This function gives two advantages: first, it is much more efficient, but it also makes the rest of the logic easier. Instead of going through odd numbers, testing if they are prime, and if they are using them, the logic becomes simply

def calculate_perfects():
 yield 6
 primes = prime_sieve()
 for prime in primes:
 if is_mersenne_prime(prime):
 yield 2**(2*prime-1)-2**(prime-1)

This is not a lot faster because almost all of the time is spent in is_mersenne_prime, but it is cleaner and about 1% faster.

If we want actually faster performance, however, we need to look at is_mersenne_prime. Profiling reveals that 25% of the time is spent in the for i in range(prime-2) line. This is unfortunate, as there is very little to do to speed this up. However, the other 75% is in s = (s*s - 2) % mersenne_prime. While this initially appears to be a dead end, it isn't quite. It is probably obvious that the expensive operation here is the mod call, and thanks to some number theorists much smarter than me, it turns out that k % 2^n-1 is the same as k & 2^n + k>>n mod n. Since this only uses bitwise opps, it is much faster. below is an implementation.

def mod_mersenne(n, prime, mersenne_prime):
 while n > mersenne_prime:
 n = (n & mersenne_prime) + (n >> prime)
 if n == mersenne_prime:
 return 0
 return n

if we call this in is_mersenne_prime, it is over 3x as fast as before. Here is the updated is_mersenne_prime code

def is_mersenne_prime(prime):
 mersenne_prime = 2**prime - 1
 s = 4
 for _ in range(prime - 2):
 s = mod_mersenne((s*s - 2), prime, mersenne_prime)
 return s == 0

On my computer this takes 5.2 instead of 16.4 seconds to generate the first 16 perfect numbers.

The next improvement we can get comes from using multiple processes. Each time is_mersenne_prime is run, it is run with information that doesn't depend on any other run. As such, we can test several numbers at a time. Here is the code that does this.

from itertools import count, compress
from multiprocessing import Pool
def calculate_perfects():
 yield 6
 primes = prime_sieve()
 pool = Pool(processes=8)
 while True:
 next_primes = [next(primes) for _ in range(8)]
 is_mersenne = pool.map(is_mersenne_prime, next_primes)
 for prime in compress(next_primes, is_mersenne):
 yield 2**(2*prime-1)-2**(prime-1)

This code is a little uglier, two lines longer, but can calculate the first 20 mersenne primes in 2.3 seconds (1.5 on pypy3)
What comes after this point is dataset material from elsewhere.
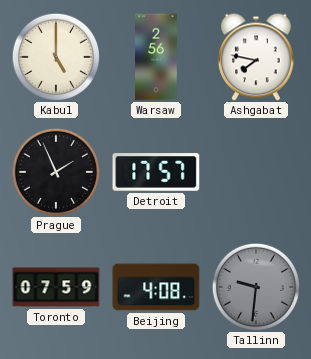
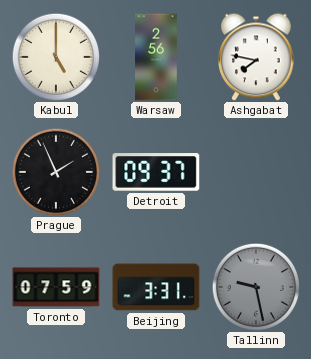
Detroit: 17:57 -> 09:37
Beijing: 4:08 -> 3:31
Tallinn: 9:31 -> 9:28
More speedups can be found by not running the test if 2**prime-1 has an easily findable small factor. Such factors must take the form 2*k*prime+1, and factor in (1, 7) mod(8).factor will be in (1,7) at specific points depending on whether prime=4n+1 or 4n-1. The following code checks for these factors, and is a good first check before Lucas-Lehrer

def has_small_factor(prime, limit):
 """ Does 2**prime-1 have a factor less than 2*prime*limit? """
 step = 2 * prime
 if prime % 4 == 1:
 wheel = cycle((0,0,1,1))
 else:
 wheel = cycle((1,0,0,1))
 for factor in compress(range(1 + step, step*int(limit), step), wheel):
 if factor%15 in (3, 5, 9):
 continue
 if pow(2, prime, factor)-1 in (0, factor):
 return True
 return False

At this point the slowest thing about our code is that we have to multiply large numbers together. The good news is that gmpy2 has a library that makes this faster. Importing it and modifying the code to be mersenne_prime = 2**mpz(prime) -1, yields a 3x speedup (although it doesn't work well with pypy). At this point my laptop can find the first 24 perfect numbers in 33 seconds.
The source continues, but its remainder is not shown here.